Dear St. PJ’s friends,
This week I am wrapping up my little three-part series that glimpses some of St. PJ’s long and rich history. One of the things we’re most proud of here at St. PJ’s is our longstanding commitment to helping our neighbors, so today’s letter focuses on PJ’s history of mission and outreach throughout the years.
In the 1850s, the Episcopal Church was flourishing in New Haven, and St. Paul’s was the second of eight churches to be formed within 50 years. Two of the others, St. John’s and Church of the Ascension (which no longer exists) were formed from Missions of St. Paul’s. The church also became involved in mission work beyond Connecticut, paying for the first Episcopal missionary in Kansas. This missionary, Rev. Hiram Stone, founded one of the earliest Episcopal churches in Leavenworth, KS, in 1856, and named it St. Paul’s after St. Paul’s, New Haven.
Throughout all of St. Paul’s history, it prided itself on its Sunday School, which in 1904 comprised of 500 students, 50 teachers, and 6 librarians for the library. Since the public library did not exist before 1905, a tradition was started of giving a book to every Sunday School student each Easter. Around 1904, a Chinese Sunday School was opened for about 20 students, and a book with hymns and prayers was translated into Chinese for them.
Beyond spreading the Word of God in the traditional sense of the word “mission,” St. Paul’s has had a history of spreading care in the forms of fellowship, food, clothes, books, and more to vulnerable populations.
As early as the 1850s and 60s, the Sunday School Teacher’s Society was created to help children in need, among other work. In 1861, the Society distributed 2535 garments to those in need, particularly children.
In the late 1890s, Betsy Bradley, a loyal parishoner, left two thirds of her estate to St. Paul’s, designating half of that to be used to establish the St. Paul’s Church Home for Aged Women. The Church Home housed 10-12 occupants plus a matron and a nurse, and existed until it closed 1995. At that point the Betsy Bradley Trust Fund was redesignated as a staff position called the Minister of Spirituality and Aging, continuing the parish’s ministry of working with older people.
In response to the wave of Italian immigration in the early 20th century, and keeping in St. Paul’s spirit of mission, the parish established the Neighborhood House, a settlement house which provided classes for Italian children, Italian men, and Chinese men, and included a bank and a library. One component, the Neighborhood Music School, became its own entity and continues today.
In the early 1980s, Loaves and Fishes was launched, started by our very own Hanne Howard who began stockpiling non-perishable food in the church office for neighbors who asked for it.
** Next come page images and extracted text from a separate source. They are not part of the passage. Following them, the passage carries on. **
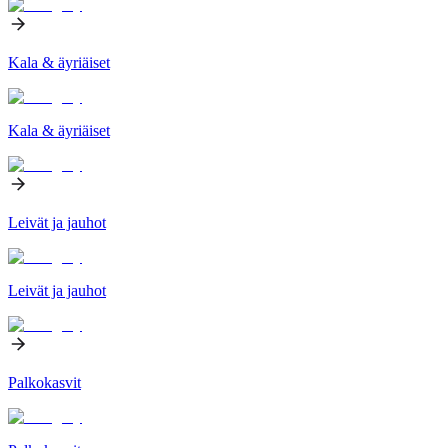
Kala & äyriäiset
Kala & äyriäiset
Leivät ja jauhot
Leivät ja jauhot
Palkokasvit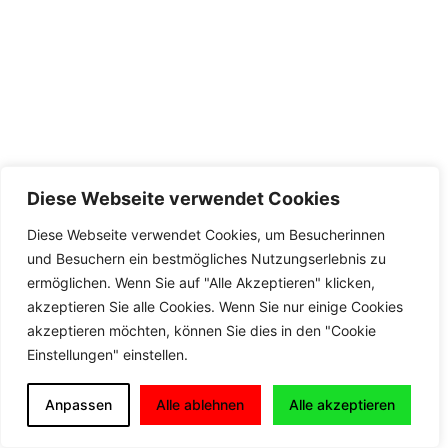
Diese Webseite verwendet Cookies
Diese Webseite verwendet Cookies, um Besucherinnen
und Besuchern ein bestmögliches Nutzungserlebnis zu
ermöglichen. Wenn Sie auf "Alle Akzeptieren" klicken,
akzeptieren Sie alle Cookies. Wenn Sie nur einige Cookies
akzeptieren möchten, können Sie dies in den "Cookie
Einstellungen" einstellen.
Anpassen
Alle ablehnen
Alle akzeptieren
Today, Loaves and Fishes is its own non-profit organization, providing food and clothing to neighbors in need. Keep an eye out for weekly updates in the Grace Notes section of the bulletin!
In the 1990s, St. PJ’s ran a Children’s Mission, which included an after-school program, a Saturday morning reading program, and Tuesday night Compline and a meal for local children, echoing St. Paul’s mission from over 100 years prior to support and nourish children, literally, spiritually, and intellectually.
While St. PJ’s has started and nurtured many endeavors led by the parish, we also have supported a large variety of community and non-profit organizations by providing financial and political help, space in our building, and meaningful partnership. This has been especially true in more recent history.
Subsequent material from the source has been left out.